Dalam masa pemerintahan Presiden Jokowi banyak sekali tantangan yang dihadapi, kebijakan pengurangan subsidi energi menjadi salah satu tantangan besar yang harus dihadapi. Kebijakan ini muncul karena beban anggaran negara terhadap subsidi bahan bakar minyak (BBM) dan energi sudah terlalu besar. Namun, di sisi lain, kebijakan ini juga berdampapa terhadap masyarakat dan pelaku usaha, terutama Usaha Mikro, Kecil, dan Menengah (UMKM).Â
Pengurangan Subsidi Energi (2005-2014)
Pemerintah dihadapkan pada dilema dalam menjaga stabilitas fiskal sambil mempertahankan daya beli masyarakat. Menurut data tahun 2014, nilai subsidi bahan bakar mencapai angka yang sangat tinggi, sekitar 284,9 triliun rupiah. Angka ini memberikan tekanan besar pada Anggaran Pendapatan dan Belanja Negara (APBN), sehingga penting untuk mengurangi subsidi bahan bakar agar ruang fiskal pemerintah dapat digunakan untuk pengembangan infrastruktur dan peningkatan kualitas sumber daya manusia. Namun, ketika harga bahan bakar naik, dampaknya tidak hanya dirasakan di sektor transportasi tetapi juga di banyak sektor ekonomi lainnya, terutama usaha kecil dan menengah (UKM) yang sangat bergantung pada energi untuk produksi. Banyak usaha terpaksa menaikkan harga, mengurangi produksi, dan mengalami penurunan keuntungan.
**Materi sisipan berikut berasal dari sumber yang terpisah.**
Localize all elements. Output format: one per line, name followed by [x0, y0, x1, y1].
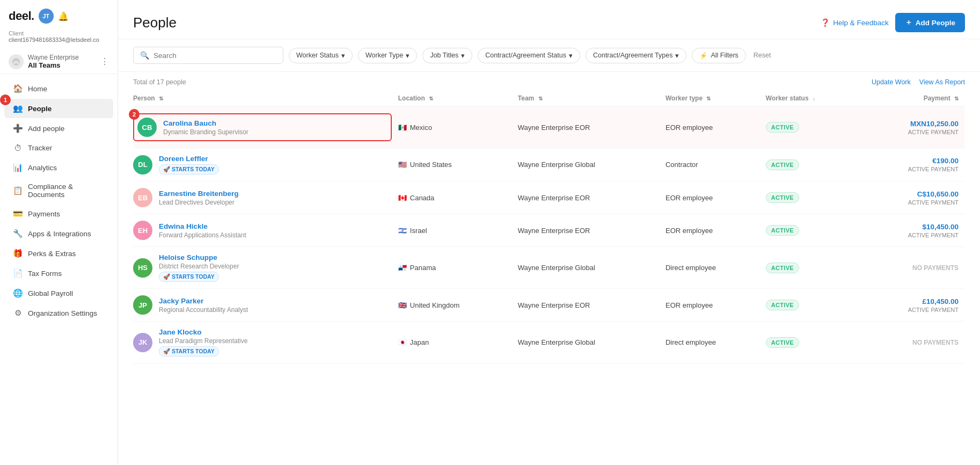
worker-type-label: Worker Type: [365, 52, 403, 59]
location-name: Israel: [410, 227, 427, 235]
page-header: People ❓ Help & Feedback ＋ Add People: [118, 0, 980, 39]
payment-cell: €190.00ACTIVE PAYMENT: [864, 148, 965, 181]
view-as-report-button[interactable]: View As Report: [919, 78, 965, 86]
location-cell: 🇬🇧United Kingdom: [398, 301, 511, 309]
flag-icon: 🇮🇱: [398, 227, 407, 235]
sort-icon-team: ⇅: [538, 96, 543, 101]
flag-icon: 🇵🇦: [398, 264, 407, 272]
person-name[interactable]: Doreen Leffler: [159, 155, 219, 163]
help-feedback-button[interactable]: ❓ Help & Feedback: [821, 18, 889, 27]
person-title: Lead Paradigm Representative: [159, 337, 247, 345]
org-info: Wayne Enterprise All Teams: [28, 54, 79, 69]
sidebar-item-settings-label: Organization Settings: [28, 309, 97, 317]
flag-icon: 🇺🇸: [398, 161, 407, 169]
person-name[interactable]: Jane Klocko: [159, 328, 247, 336]
people-table: Person ⇅ Location ⇅ Team ⇅ Worker type ⇅: [133, 90, 965, 364]
location-cell: 🇨🇦Canada: [398, 194, 511, 202]
search-input[interactable]: [153, 52, 276, 60]
avatar: HS: [133, 258, 152, 278]
payment-amount: NO PAYMENTS: [864, 339, 959, 346]
worker-status-filter[interactable]: Worker Status ▾: [289, 48, 353, 63]
worker-type-filter[interactable]: Worker Type ▾: [358, 48, 417, 63]
sidebar-item-analytics[interactable]: 📊 Analytics: [4, 158, 113, 177]
reset-label: Reset: [754, 52, 771, 59]
job-titles-filter[interactable]: Job Titles ▾: [422, 48, 472, 63]
sidebar-item-perks[interactable]: 🎁 Perks & Extras: [4, 244, 113, 263]
org-menu-icon[interactable]: ⋮: [100, 56, 109, 67]
person-title: Dynamic Branding Supervisor: [163, 128, 248, 136]
status-badge: ACTIVE: [766, 122, 799, 133]
table-row: HSHeloise SchuppeDistrict Research Devel…: [133, 247, 965, 289]
col-person[interactable]: Person ⇅: [133, 90, 398, 107]
sidebar-item-payroll[interactable]: 🌐 Global Payroll: [4, 284, 113, 303]
worker-type-cell: Direct employee: [665, 247, 766, 289]
update-work-button[interactable]: Update Work: [872, 78, 911, 86]
col-payment[interactable]: Payment ⇅: [864, 90, 965, 107]
payment-amount: NO PAYMENTS: [864, 264, 959, 272]
sidebar-item-tax[interactable]: 📄 Tax Forms: [4, 264, 113, 283]
apps-icon: 🔧: [13, 229, 23, 238]
notifications-icon[interactable]: 🔔: [58, 11, 69, 21]
search-icon: 🔍: [140, 51, 149, 60]
contract-status-filter[interactable]: Contract/Agreement Status ▾: [478, 48, 580, 63]
person-name[interactable]: Jacky Parker: [159, 297, 248, 305]
sidebar-item-add-people[interactable]: ➕ Add people: [4, 119, 113, 138]
sidebar-item-analytics-label: Analytics: [28, 164, 57, 172]
col-worker-status[interactable]: Worker status ↓: [766, 90, 865, 107]
sidebar-item-tracker[interactable]: ⏱ Tracker: [4, 139, 113, 157]
filter-icon: ⚡: [699, 52, 708, 60]
page-title: People: [133, 14, 177, 31]
payment-amount: €190.00: [864, 157, 959, 165]
add-people-button[interactable]: ＋ Add People: [895, 13, 965, 32]
sidebar-item-compliance[interactable]: 📋 Compliance & Documents: [4, 178, 113, 204]
team-cell: Wayne Enterprise EOR: [518, 181, 665, 214]
worker-type-cell: EOR employee: [665, 181, 766, 214]
col-team[interactable]: Team ⇅: [518, 90, 665, 107]
sidebar-item-payments[interactable]: 💳 Payments: [4, 204, 113, 223]
col-worker-type[interactable]: Worker type ⇅: [665, 90, 766, 107]
sidebar-item-people[interactable]: 1 👥 People: [4, 99, 113, 118]
reset-button[interactable]: Reset: [751, 52, 773, 59]
person-name[interactable]: Earnestine Breitenberg: [159, 190, 239, 198]
table-header-row: Person ⇅ Location ⇅ Team ⇅ Worker type ⇅: [133, 90, 965, 107]
sidebar-item-apps[interactable]: 🔧 Apps & Integrations: [4, 224, 113, 243]
client-label: Client: [9, 30, 109, 37]
payment-label: ACTIVE PAYMENT: [864, 166, 959, 172]
team-cell: Wayne Enterprise EOR: [518, 107, 665, 148]
org-selector[interactable]: Wayne Enterprise All Teams ⋮: [0, 49, 118, 74]
sidebar-item-payroll-label: Global Payroll: [28, 289, 73, 297]
location-name: Mexico: [410, 123, 432, 132]
payment-amount: C$10,650.00: [864, 190, 959, 198]
person-name[interactable]: Edwina Hickle: [159, 222, 246, 230]
org-name: Wayne Enterprise: [28, 54, 79, 61]
payment-label: ACTIVE PAYMENT: [864, 232, 959, 238]
total-count: Total of 17 people: [133, 78, 186, 86]
person-name[interactable]: Carolina Bauch: [163, 119, 248, 127]
payment-label: ACTIVE PAYMENT: [864, 307, 959, 313]
location-name: Canada: [410, 194, 435, 202]
status-cell: ACTIVE: [766, 107, 865, 148]
all-filters-button[interactable]: ⚡ All Filters: [692, 48, 745, 63]
payment-amount: £10,450.00: [864, 297, 959, 306]
contract-status-label: Contract/Agreement Status: [485, 52, 566, 59]
add-people-icon: ➕: [13, 123, 23, 133]
payroll-icon: 🌐: [13, 288, 23, 298]
chevron-down-icon: ▾: [406, 52, 409, 60]
payment-cell: NO PAYMENTS: [864, 322, 965, 364]
search-box[interactable]: 🔍: [133, 47, 283, 64]
col-person-label: Person: [133, 95, 155, 102]
sidebar-item-home[interactable]: 🏠 Home: [4, 79, 113, 98]
flag-icon: 🇬🇧: [398, 301, 407, 309]
worker-type-cell: EOR employee: [665, 214, 766, 247]
col-location[interactable]: Location ⇅: [398, 90, 518, 107]
person-title: Lead Directives Developer: [159, 199, 239, 206]
contract-types-filter[interactable]: Contract/Agreement Types ▾: [586, 48, 686, 63]
sort-icon-person: ⇅: [159, 96, 163, 101]
step1-badge: 1: [0, 95, 11, 105]
sidebar-item-apps-label: Apps & Integrations: [28, 230, 91, 238]
worker-type-cell: EOR employee: [665, 289, 766, 322]
chevron-down-icon: ▾: [675, 52, 679, 60]
location-cell: 🇯🇵Japan: [398, 338, 511, 346]
person-name[interactable]: Heloise Schuppe: [159, 253, 239, 261]
sidebar-item-settings[interactable]: ⚙ Organization Settings: [4, 303, 113, 323]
Kesejahteraan Pekerja(Tuntutan Kenaikan Gaji)
Kenaikan harga BBM juga berdampak pada industri dan pekerja. Laporan dari Malang, Sukabumi, dan Jakarta menunjukkan bahwa usaha skala kecil, seperti pengrajin, pengusaha konveksi, dan petani yang mengalami kenaikan biaya produksi Misalnya, biaya tabung LPG 12 kg telah meningkat sebesar 68%, yang secara signifikan meningkatkan biaya operasional. LPG merupakan sumber energi utama bagi banyak usaha kecil dan menengah, seperti katering, laundry, dan beberapa industri kerajinan. Kenaikan biaya operasional bertepatan dengan beban masalah kesejahteraan pekerja. Kenaikan harga bahan bakar dan energi sering kali disertai dengan tuntutan kenaikan upah, yang diharapkan dapat mengkompensasi kenaikan biaya hidup. Namun, perusahaan memiliki hak untuk menolak permintaan ini, karena biaya operasional mereka juga meningkat. Dalam lingkungan ini, merupakan hak prerogatif perusahaan untuk memberhentikan pekerja guna mengurangi biaya. Menurut Kementerian Tenaga Kerja dan Transmigrasi (2013), jumlah karyawan yang diberhentikan mencapai 10.545 orang. Angka ini meningkat dari tahun 2012, ketika 7.465 orang diberhentikan. Banyak pekerja yang di PHK berasal dari sektor UMKM, karena usaha kecil sangat sensitif terhadap kenaikan biaya energi. Ketika harga naik, seperti dalam kasus pencabutan subsidi, pekerja diperkirakan akan menuntut upah yang lebih tinggi.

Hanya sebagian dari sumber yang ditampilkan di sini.